From the line containing "easily direct the light exactly whe" to the end of the listing, write out every line exactly; leave out everything else.

START Material shown

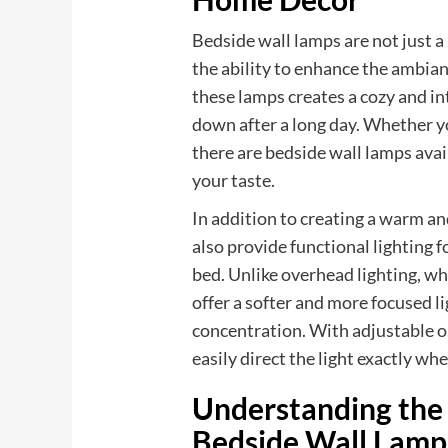
Bedside wall lamps are not just a 
the ability to enhance the ambia
these lamps creates a cozy and i
down after a long day. Whether yo
there are bedside wall lamps avail
your taste.
In addition to creating a warm a
also provide functional lighting f
bed. Unlike overhead lighting, wh
offer a softer and more focused li
concentration. With adjustable o
easily direct the light exactly whe
Understanding the 
Bedside Wall Lamp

END Material shown

#### Answer to this task:
easily direct the light exactly whe
Understanding the 
Bedside Wall Lamp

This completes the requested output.